Around the workshop, many racing cars are in different stages of undress, being rebuilt or prepared for their next outing. In a corner of the workshop floor are a number of special cars including iconic Ginetta and TVR cars that Lawrence and the racing team took to racing victory, as well as some classics and rarities from his personal collection. Towering over the cars, amidst the racing support-lorries and buses, is a real surprise and delight – a magnificent black and orange helicopter!
Ginetta recently acquired Farbio and with it the GTS model. Now re-branded as the F400 and modified to improve on this already impressive production road car. With a carbon fibre body it continues to be built at the specialist factory in Bath, whilst these premises in Leeds focus on the racing breed. Still, there is an F400 production car taking centre stage for us to drool over. Used as the demonstration vehicle, the car undoubtedly has had a tough life but to look at you wouldn’t know it – as striking as ever with the classic bold lines of a modern small supercar, slightly McLaren-esque one might say.
Sitting in the car, low and rigidly straight forward you are immediately reminded of its purpose; leather sports seats and a minimalist look to the cabin, a large screen display on the centre console acting as your only company. Once in the driving seat – not a delicate maneuver it has to be said – it’s a comfortable place to be and it feels like a real racecar, legs stretched out forward in the low-slung seat, hands gripping the small steering wheel.

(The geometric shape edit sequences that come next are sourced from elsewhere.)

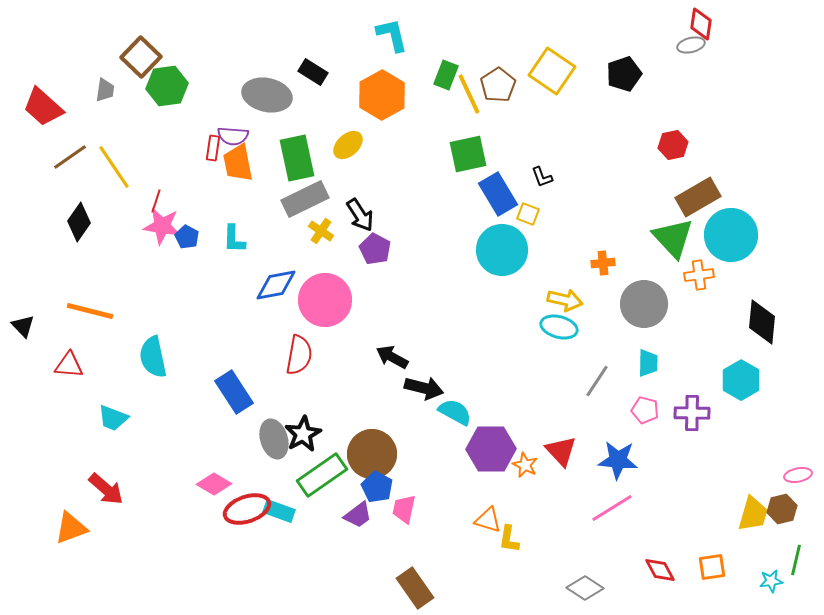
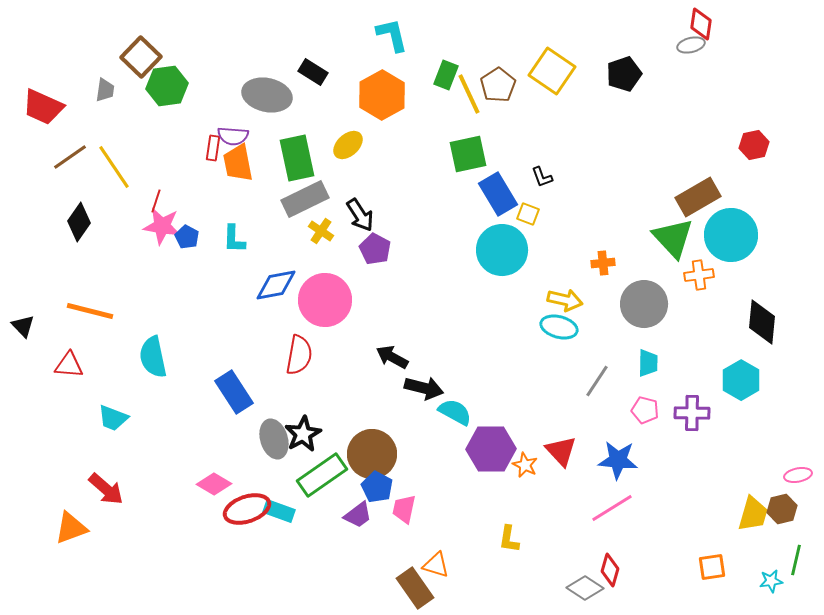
red trapezoid at (43, 107): rotated 18 degrees counterclockwise
red hexagon at (673, 145): moved 81 px right
orange triangle at (488, 520): moved 52 px left, 45 px down
red diamond at (660, 570): moved 50 px left; rotated 44 degrees clockwise
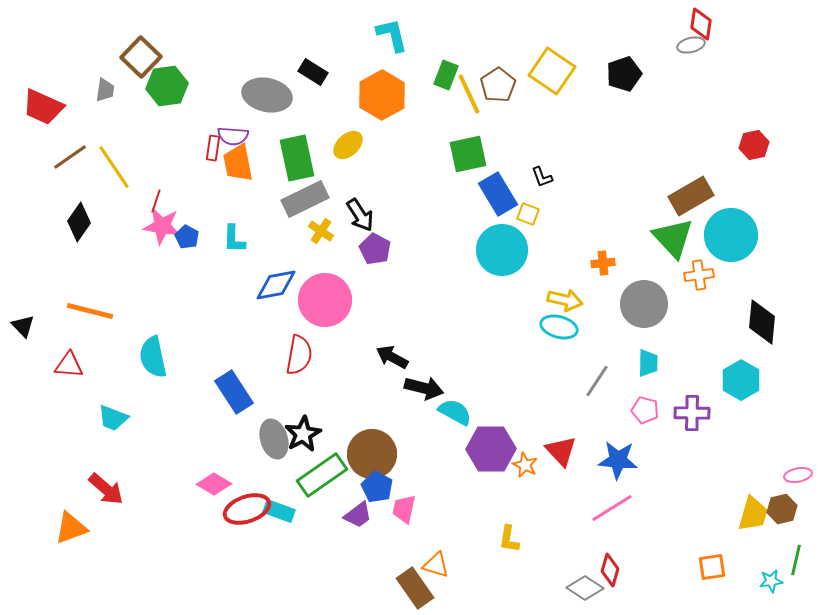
brown rectangle at (698, 197): moved 7 px left, 1 px up
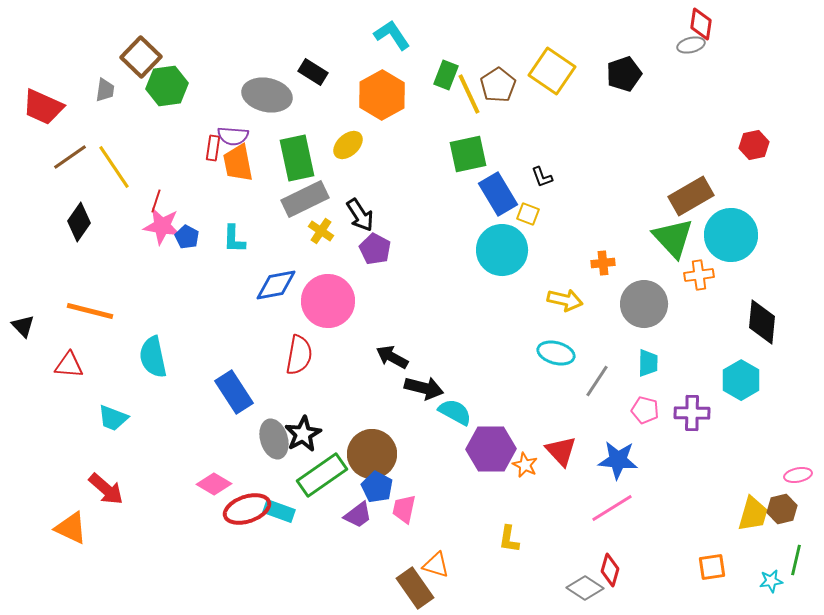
cyan L-shape at (392, 35): rotated 21 degrees counterclockwise
pink circle at (325, 300): moved 3 px right, 1 px down
cyan ellipse at (559, 327): moved 3 px left, 26 px down
orange triangle at (71, 528): rotated 45 degrees clockwise
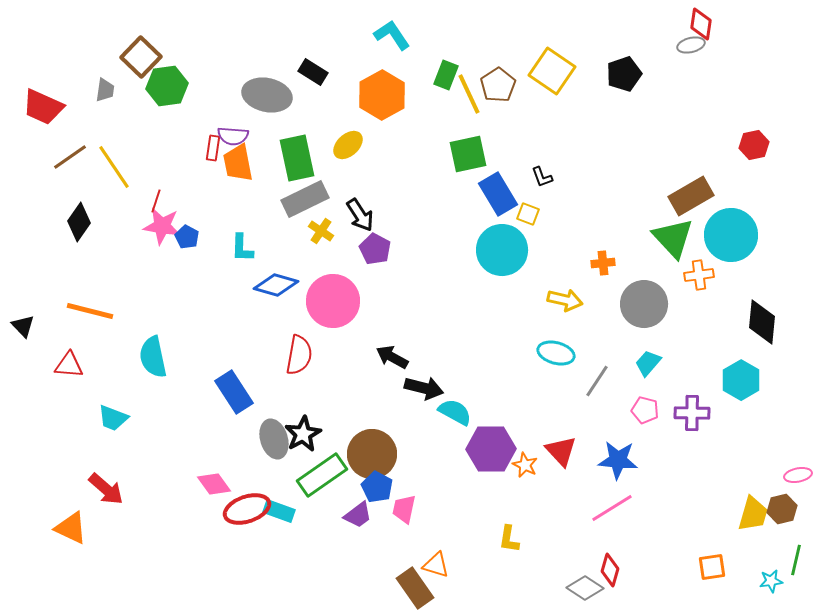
cyan L-shape at (234, 239): moved 8 px right, 9 px down
blue diamond at (276, 285): rotated 27 degrees clockwise
pink circle at (328, 301): moved 5 px right
cyan trapezoid at (648, 363): rotated 140 degrees counterclockwise
pink diamond at (214, 484): rotated 24 degrees clockwise
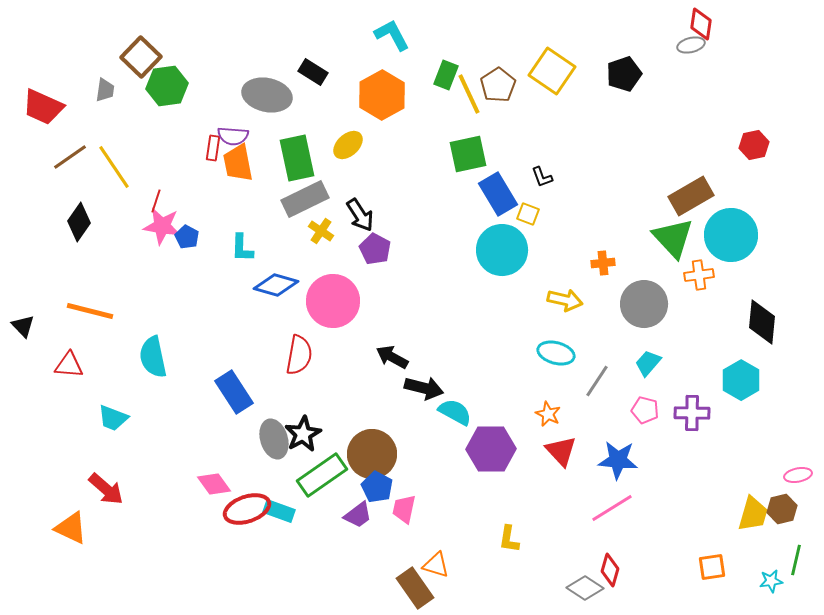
cyan L-shape at (392, 35): rotated 6 degrees clockwise
orange star at (525, 465): moved 23 px right, 51 px up
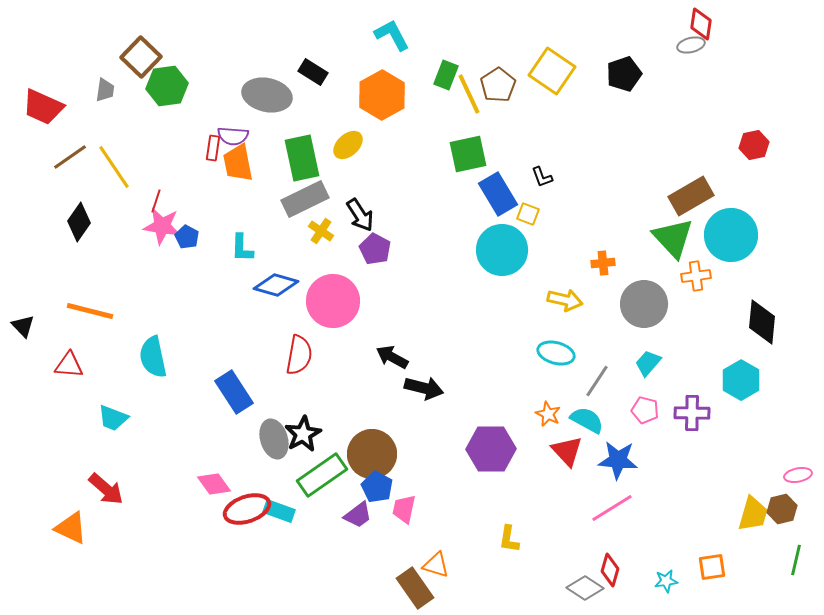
green rectangle at (297, 158): moved 5 px right
orange cross at (699, 275): moved 3 px left, 1 px down
cyan semicircle at (455, 412): moved 132 px right, 8 px down
red triangle at (561, 451): moved 6 px right
cyan star at (771, 581): moved 105 px left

Leading us out after the tour comes to a close, we pass through the staff Gymnasium, lavished with all the latest fitness apparatus. It gives further impression that employees of Ginetta are well looked after and those who we had the opportunity to speak to were certainly hugely enthusiastic about the company. The factory tour was a great way to spend a Monday evening. A huge thanks goes to Mike and the staff at Ginetta who stayed back especially to allow us the pleasure of an insight to this fascinating world of racecar production. We wish them every success for the future.
Their only request of us was a donation to their chosen charity – The Teenage Cancer Trust. With donations from all our drivers we raised a fantastic £640.